Леня положил на стол шариковый стерженек. Хотя уже и провели первую читку, Леня сейчас вдруг совершенно явно ощутил, что пьеса еще не сложилась, что она не готова. Спешить нельзя. Рюрик спешит, гонит. Леня обводил кружочками порядковые номера сцен, перечислял их, смотрел, какую вычеркнуть, какую подсократить или переставить. Надо самому пытаться выстроить сюжет. Исправляя одну из реплик Волкова, когда Волков сидит перед Екатериной II и отказывается от дворянства, Леня подумал: а почему Федор должен быть похожим на Рюрика? Откуда взялось? От кого пошло? От самого Рюрика, от кого же! Всем втолковал, что он — это Волков, и в первую очередь Лене. Втолковал, приучил так думать.
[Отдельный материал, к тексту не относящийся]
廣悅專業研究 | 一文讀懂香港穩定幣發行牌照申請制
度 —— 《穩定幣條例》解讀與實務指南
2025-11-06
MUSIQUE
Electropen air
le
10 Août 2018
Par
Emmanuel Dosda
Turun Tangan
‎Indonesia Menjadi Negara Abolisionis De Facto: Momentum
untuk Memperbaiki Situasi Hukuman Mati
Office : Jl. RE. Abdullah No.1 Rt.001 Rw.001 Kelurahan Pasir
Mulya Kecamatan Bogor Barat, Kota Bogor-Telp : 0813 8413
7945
Не оставил никакой возможности думать иначе. Рюрик навязал Лене собственного Волкова — какого-то якобинца или маленького капрала, что ли. Леня насилует свою природу, свое ощущение и понимание Волкова, идет против правды. Где истинный Волков, который желал служить искусству без громогласности? Жизнь была в театре и ни в чем ином. Отказался от ордена, от дворянства, от заводов, наконец. Хотел, чтобы люди через театр могли бы «восчувствовать» красоту и любовь. Его братья тратят деньги на модные чулки, пряжки с композицией, калмыцкие тулупы, Федор выписывает из заморья театральные книги, клавикорды и скрипку. Когда обнаруживает, что денег на все это не хватает, закладывает лисью епанчу и красный суконный плащ. Он живет, ликует в искусстве, но не вещает. Театр надо «восчувствовать».
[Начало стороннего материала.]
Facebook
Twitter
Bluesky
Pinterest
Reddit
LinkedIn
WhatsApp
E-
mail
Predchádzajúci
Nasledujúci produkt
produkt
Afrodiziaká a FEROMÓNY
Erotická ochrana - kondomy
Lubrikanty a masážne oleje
Лене необходимо немедленно переговорить с одним человеком, сообщить ему то, что он задумал. Проверить себя, свое решение, которое должно было во многом изменить пьесу, ее направленность, ее характер.

Вначале Леня хотел позвонить этому человеку по телефону, но потом понял — следует встретиться. По телефону всего не объяснишь.

Леня шел к Зине Катаниной. Зина жила на Октябрьской площади. Выйдя из дома, он пожалел, что не отмыл пальцы от пасты своего стерженька и не почистил ботинки. Когда впервые Леня попал к Зине, отец ее весьма неодобрительно посмотрел на его ботинки. Или это показалось? Конечно, отец Зины военный, преподает в академии.

Леня сел в метро и поехал по кольцевой линии. Правильно он поступает, что едет к Зине сейчас? Но вагон метро двигался помимо Лениной воли и помимо его сомнений. Леня доехал до станции «Октябрьская», вышел на площадь. Постоял просто так, чтобы протянуть время. И все-таки направился к большому угловому дому, в котором жила Зина. Походка его была решительной поначалу, но чем ближе подходил он к дому, тем шаг становился неопределеннее. Откуда у Лени взялась убежденность, что он может явиться к Зине без предварительного звонка по телефону? Откуда? Не отдает ли это нахальством? И очень смущали ботинки, в которых он должен был предстать перед Зининым отцом.